16      On 13 August 2008, Kaupthing Bank, an Icelandic credit institution, assumed ownership of the Arovit group for the sum of EUR 1, on account of the failure on the part of the former owner of that group to repay a loan which had been granted to it. Since Kaupthing Bank intended to sell all of the shares owned in Arovit Petfood, so as no longer to be the group’s creditor, it entered, over the period from December 2008 to March 2009, into a number of consultancy agreements, on behalf of C&D Foods, in the context of that proposed sale (‘the disputed services’).

17      Having paid fees associated with that proposed sale, C&D Foods deducted the corresponding VAT over the course of 2009. The sale process was brought to an end during the autumn or towards the end of 2009, as no potential buyer had been found.

18      By decision of 26 January 2012, SKAT refused the VAT deduction associated with the expenditure related to the disputed services. That decision was upheld by the Landsskatteretten (Danish Supreme Tax Authority) on the ground, inter alia, that that expenditure did not exhibit the necessary connection to C&D Foods’ VAT-taxable transactions.

19      C&D Foods brought proceedings before the Retten i Esbjerg (Esbjerg District Court, Denmark), which referred the matter to the Vestre Landsret (High Court of Western Denmark) in view, according to the former court, of the questions of principle raised.

20      The Vestre Landsret (High Court of Western Denmark) is unsure as to whether a holding company is entitled to deduct the VAT levied on fees associated with a sale, envisaged but not completed, of shares in a sub-subsidiary to which that holding company supplies management and IT services.

21      It was in those circumstances that the Vestre Landsret (High Court of Western Denmark) decided to stay the proceedings and to refer the following questions to the Court for a preliminary ruling:

‘(1)      Should Article 168 of Directive 2006/112 be interpreted as meaning that a holding company, in circumstances such as those in the main proceedings, is entitled to a full deduction of VAT on input services related to due diligence investigations before an envisaged, but not completed, sale of shares in a subsidiary to which the holding company supplies management and IT services that are subject to VAT?

(2)      Is the answer to the above question affected by the fact that the price for the VAT-taxable management and IT services, which the holding company supplies for the purposes of its economic activity, is a fixed amount corresponding to the holding company’s expenditure on employees’ salaries, with the addition of a “mark-up” of 10%?

(3)      Irrespective of the answer to the foregoing questions, can a right of deduction exist if the consultancy costs at issue in the main proceedings are regarded as general costs, and if so, on what conditions?’

 Consideration of the questions referred

22      It should be noted, first of all, that, according to the referring court, the questions referred for a preliminary ruling relate only to the right to deduct the VAT relating to the expenditure associated with the disputed services in circumstances such as those at issue in the main proceedings, and not to the question as to who properly bore that expenditure.
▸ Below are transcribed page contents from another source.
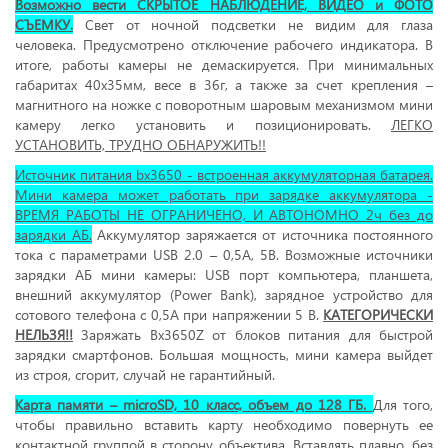
Возможно вести СКРЫТОЕ НАБЛЮДЕНИЕ, ВИДЕО и ФОТО
СЪЕМКУ.
Свет от ночной подсветки не видим для глаза
человека. Предусмотрено отключение рабочего индикатора. В
итоге, работы камеры не демаскируется. При минимальных
габаритах 40х35мм, весе в 36г, а также за счет крепления –
магнитного на ножке с поворотным шаровым механизмом мини
камеру легко установить и позиционировать.
ЛЕГКО
УСТАНОВИТЬ, ТРУДНО ОБНАРУЖИТЬ!!
Источник питания bx3650 - встроенная аккумуляторная батарея.
Мини камера может работать при зарядке аккумулятора -
ВРЕМЯ РАБОТЫ НЕ ОГРАНИЧЕНО, И АВТОНОМНО 2ч без до
зарядки АБ.
Аккумулятор заряжается от источника постоянного
тока с параметрами USB 2.0 – 0,5А, 5В. Возможные источники
зарядки АБ мини камеры: USB порт компьютера, планшета,
внешний аккумулятор (Power Bank), зарядное устройство для
сотового телефона с 0,5А при напряжении 5 В.
КАТЕГОРИЧЕСКИ
НЕЛЬЗЯ!!
Заряжать Bx3650Z от блоков питания для быстрой
зарядки смартфонов. Большая мощность, мини камера выйдет
из строя, сгорит, случай не гарантийный.
Карта памяти – microSD, 10 класс, объем до 128 ГБ.
Для того,
чтобы правильно вставить карту необходимо повернуть ее
контактной группой в сторону объектива. Вставлять плавно, без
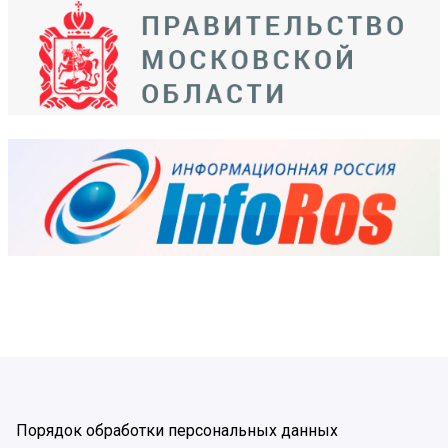
Порядок обработки персональных данных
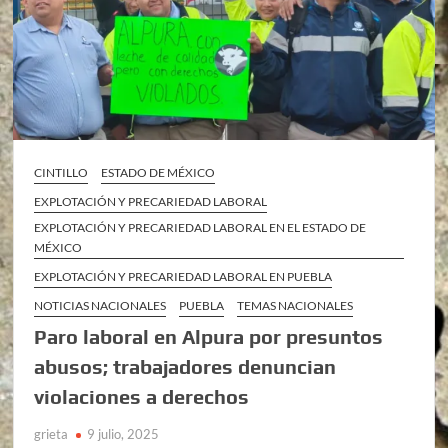
CINTILLO
ESTADO DE MÉXICO
EXPLOTACIÓN Y PRECARIEDAD LABORAL
EXPLOTACIÓN Y PRECARIEDAD LABORAL EN EL ESTADO DE
MÉXICO
EXPLOTACIÓN Y PRECARIEDAD LABORAL EN PUEBLA
NOTICIAS NACIONALES
PUEBLA
TEMAS NACIONALES
Paro laboral en Alpura por presuntos
abusos; trabajadores denuncian
violaciones a derechos
grieta
9 julio, 2025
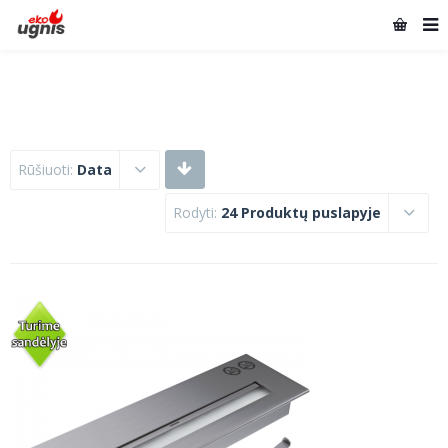
Rūšiuoti:
Data
Rodyti:
24 Produktų puslapyje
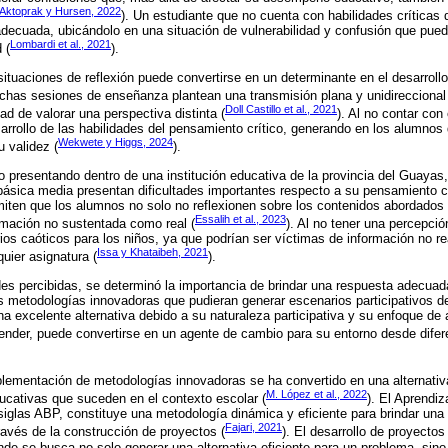
Aktoprak y Hursen, 2022
). Un estudiante que no cuenta con habilidades críticas d
decuada, ubicándolo en una situación de vulnerabilidad y confusión que puede
Lombardi et al., 2021
 (
).
situaciones de reflexión puede convertirse en un determinante en el desarrollo
chas sesiones de enseñanza plantean una transmisión plana y unidireccional
Doll Castillo et al., 2021
dad de valorar una perspectiva distinta (
). Al no contar con
rrollo de las habilidades del pensamiento crítico, generando en los alumnos d
Wekwete y Higgs, 2024
u validez (
).
o presentando dentro de una institución educativa de la provincia del Guayas
ásica media presentan dificultades importantes respecto a su pensamiento cr
miten que los alumnos no solo no reflexionen sobre los contenidos abordados
Essalih et al., 2023
rmación no sustentada como real (
). Al no tener una percepción
ios caóticos para los niños, ya que podrían ser víctimas de información no re
Issa y Khataibeh, 2021
uier asignatura (
).
ades percibidas, se determinó la importancia de brindar una respuesta adecuada
s metodologías innovadoras que pudieran generar escenarios participativos de 
na excelente alternativa debido a su naturaleza participativa y su enfoque de 
nder, puede convertirse en un agente de cambio para su entorno desde difere
plementación de metodologías innovadoras se ha convertido en una alternativa
M. López et al., 2022
ucativas que suceden en el contexto escolar (
). El Aprendi
iglas ABP, constituye una metodología dinámica y eficiente para brindar un
Fajari, 2021
avés de la construcción de proyectos (
). El desarrollo de proyectos
de se busca no solo generar una alternativa eficiente para un problema, sin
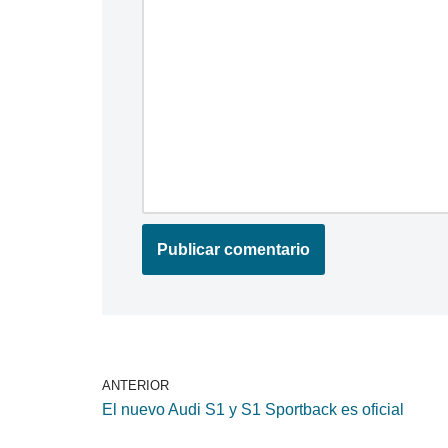
ANTERIOR
El nuevo Audi S1 y S1 Sportback es oficial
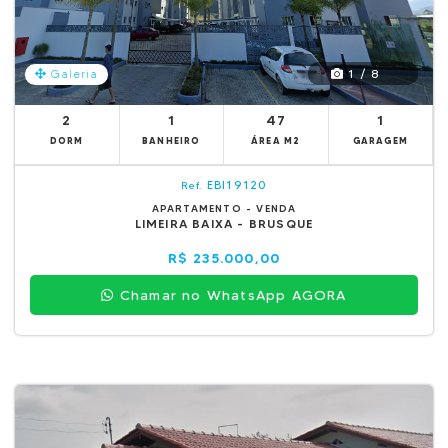
1 / 8
Galeria
2
1
47
1
DORM
BANHEIRO
ÁREA M2
GARAGEM
EBI19120
Ref.
APARTAMENTO - VENDA
LIMEIRA BAIXA - BRUSQUE
R$ 235.000,00
Chamar no WhatsApp AGORA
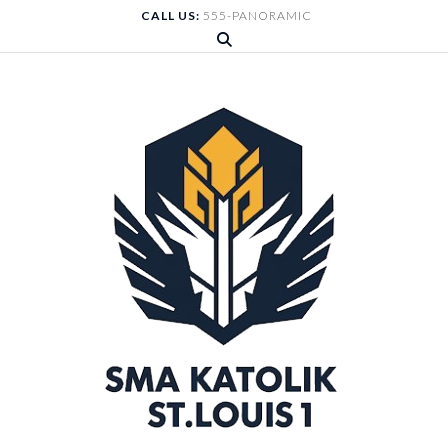
Skip
CALL US:
555-PANORAMIC
to
content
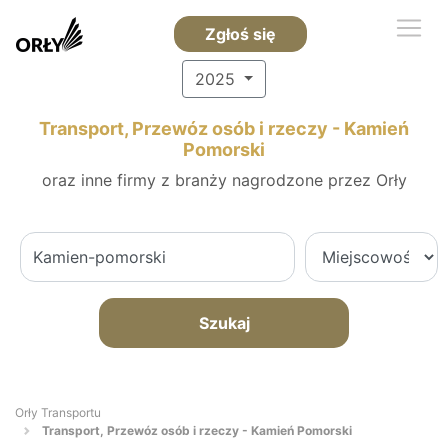
Zgłoś się
2025
Transport, Przewóz osób i rzeczy - Kamień
Pomorski
oraz inne firmy z branży nagrodzone przez Orły
Szukaj
Orły Transportu
Transport, Przewóz osób i rzeczy - Kamień Pomorski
23      In that connection, it must be recalled, as the Advocate General notes in point 16 of her Opinion, that, in accordance with Article 168 of Directive 2006/112, the right to deduct input tax presupposes that the taxable person is the recipient of the supplies or services at issue.
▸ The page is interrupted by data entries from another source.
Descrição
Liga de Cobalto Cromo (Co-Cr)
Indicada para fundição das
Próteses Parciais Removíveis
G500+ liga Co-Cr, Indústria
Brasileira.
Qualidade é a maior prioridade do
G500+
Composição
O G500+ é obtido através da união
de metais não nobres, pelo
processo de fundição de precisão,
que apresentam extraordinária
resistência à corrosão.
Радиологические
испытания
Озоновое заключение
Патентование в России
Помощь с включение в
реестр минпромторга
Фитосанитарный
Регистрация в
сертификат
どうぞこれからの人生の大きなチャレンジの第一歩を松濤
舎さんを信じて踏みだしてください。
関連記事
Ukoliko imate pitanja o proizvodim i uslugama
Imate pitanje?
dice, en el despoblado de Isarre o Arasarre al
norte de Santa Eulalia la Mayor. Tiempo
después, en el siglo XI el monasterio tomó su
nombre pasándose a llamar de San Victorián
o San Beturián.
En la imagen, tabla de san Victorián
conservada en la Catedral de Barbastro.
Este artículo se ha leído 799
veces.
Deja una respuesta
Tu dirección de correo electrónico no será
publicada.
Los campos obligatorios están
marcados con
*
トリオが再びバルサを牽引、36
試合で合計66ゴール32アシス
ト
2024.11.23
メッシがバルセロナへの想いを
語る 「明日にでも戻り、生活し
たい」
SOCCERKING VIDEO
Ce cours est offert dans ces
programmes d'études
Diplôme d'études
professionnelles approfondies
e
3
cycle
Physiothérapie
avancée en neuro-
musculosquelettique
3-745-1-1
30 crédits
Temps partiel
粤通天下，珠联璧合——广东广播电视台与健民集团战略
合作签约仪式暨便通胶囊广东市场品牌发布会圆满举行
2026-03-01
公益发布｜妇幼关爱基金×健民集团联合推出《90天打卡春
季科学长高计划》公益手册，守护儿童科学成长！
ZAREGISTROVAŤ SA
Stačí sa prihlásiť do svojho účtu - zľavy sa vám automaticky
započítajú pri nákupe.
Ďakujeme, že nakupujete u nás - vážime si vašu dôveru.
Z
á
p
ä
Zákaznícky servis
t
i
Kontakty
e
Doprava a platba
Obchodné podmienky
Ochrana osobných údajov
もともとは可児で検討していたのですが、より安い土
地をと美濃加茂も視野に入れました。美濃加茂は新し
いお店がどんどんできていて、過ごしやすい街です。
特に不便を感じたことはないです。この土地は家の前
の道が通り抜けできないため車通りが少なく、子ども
24      In the case in the main proceedings, it is apparent from the information before the Court that Kaupthing Bank sought, on behalf of C&D Foods, consultancy services in order to prepare for the disposal of its shares in Arovit Petfood. The proceeds of that proposed sale were intended to allow Kaupthing Bank to cease to be a creditor of the Arovit group.
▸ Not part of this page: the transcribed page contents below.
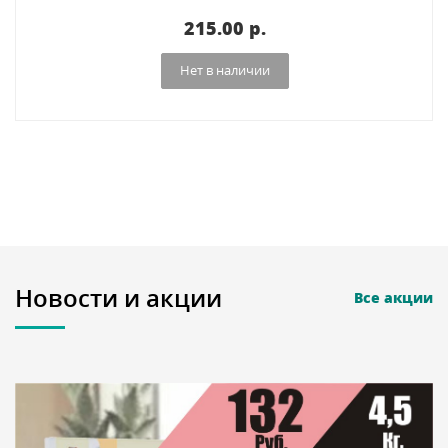
215.00 p.
Нет в наличии
Новости и акции
Все акции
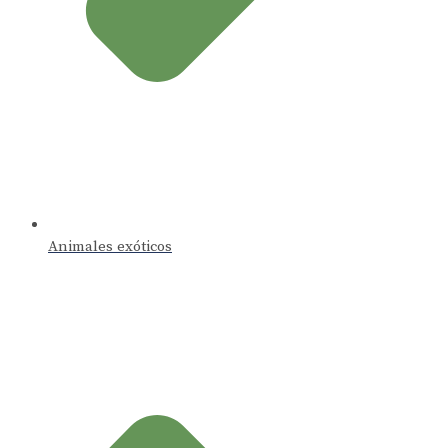
Animales exóticos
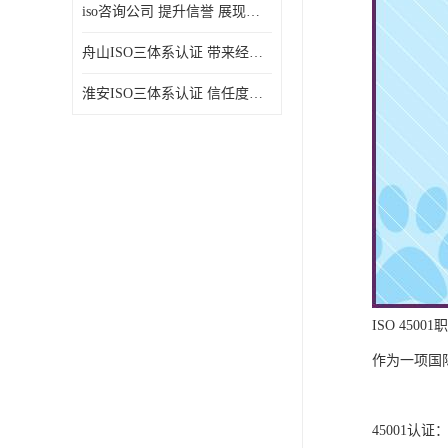
iso咨询公司 提升信誉 展现企业文化
舟山ISO三体系认证 带来经济效益 带来可以信赖的良好印象
淮安ISO三体系认证 信任度增加 具备市场竞争能力
ISO 45
作为一项国
45001认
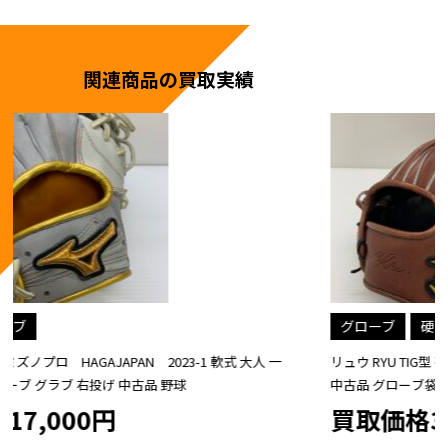
関連商品の買取実績
グローブ
硬式
リュウ RYU TIG型 硬式 大人 一般 内野手用 グローブ グラブ 右投げ
中古品 グローブ袋付き 野球
買取価格31,000円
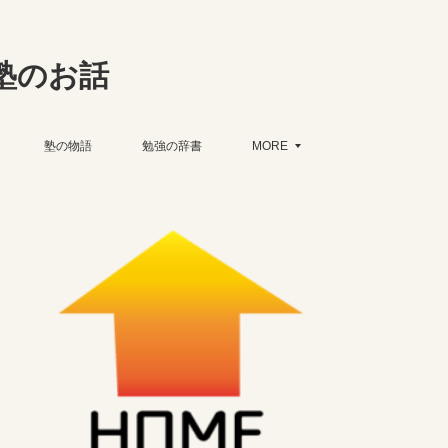
塾のお話
塾の物語
勉強の辞書
MORE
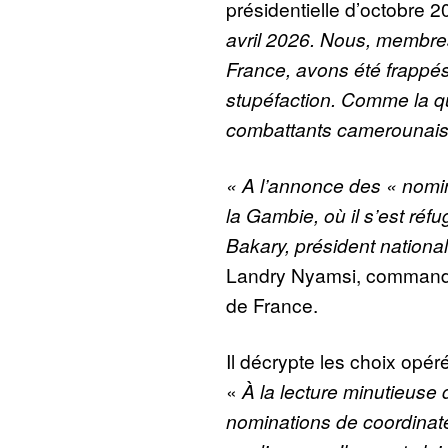
présidentielle d’octobre 
avril 2026. Nous, membre
France, avons été frappés
stupéfaction. Comme la qua
combattants camerounais 
« A l’annonce des « nomi
la Gambie, où il s’est réf
Bakary, président nationa
Landry Nyamsi, command
de France.
Il décrypte les choix opér
«
À la lecture minutieuse 
nominations de coordinate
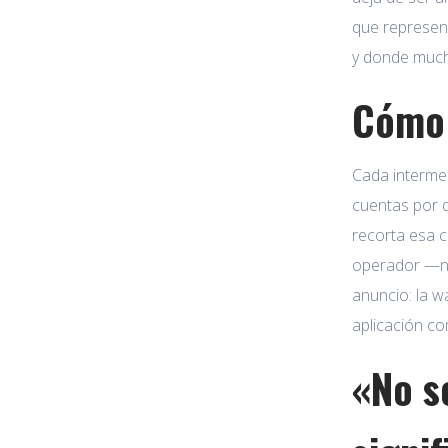
que represen
y donde much
Cómo 
Cada intermed
cuentas por d
recorta esa 
operador —ni
anuncio: la w
aplicación c
«No s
25      Inasmuch as it is apparent from the order for reference that C&D Foods was the recipient of at least some of the disputed services and that, furthermore, the referring court has explained why it deemed it necessary to seek an answer to the questions referred for a preliminary ruling, it appears that those questions are not hypothetical.

26      Secondly, in order to answer the questions referred, it is necessary to establish beforehand whether a share disposal transaction, such as that at issue in the main proceedings, constitutes an economic activity coming within the scope of Directive 2006/112.

27      Accordingly, it is necessary to take the view that, by those questions, which it is appropriate to examine together, the referring court is asking, in essence, whether Articles 2, 9 and 168 of Directive 2006/112 must be interpreted as meaning that a share disposal transaction, envisaged but not completed, such as that at issue in the main proceedings, comes within the scope of Directive 2006/112 and, if that is the case, for a determination as to whether those provisions grant the right to a company to deduct the input VAT related to expenditure incurred in the context of a transaction for the disposal of shares in a sub-subsidiary to which that company provides VAT-taxable management services, when it is envisaged that the proceeds of that sale will be allocated to the repayment of a debt due and, where applicable, the extent of that deduction.

28      As a preliminary point, it must be stated that Directive 2006/112, which entered into force on 1 January 2007, repealed Sixth Council Directive 77/388/EEC of 17 May 1977 on the harmonisation of the laws of the Member States relating to turnover taxes — Common system of value added tax: uniform basis of assessment (OJ 1977 L 145, p. 1), without introducing any substantive amendments vis-à-vis that directive. Since the relevant provisions of Directive 2006/112 are identical in their substantive scope to those of Sixth Directive 77/388, the case-law of the Court relating to that latter directive is also applicable to Directive 2006/112.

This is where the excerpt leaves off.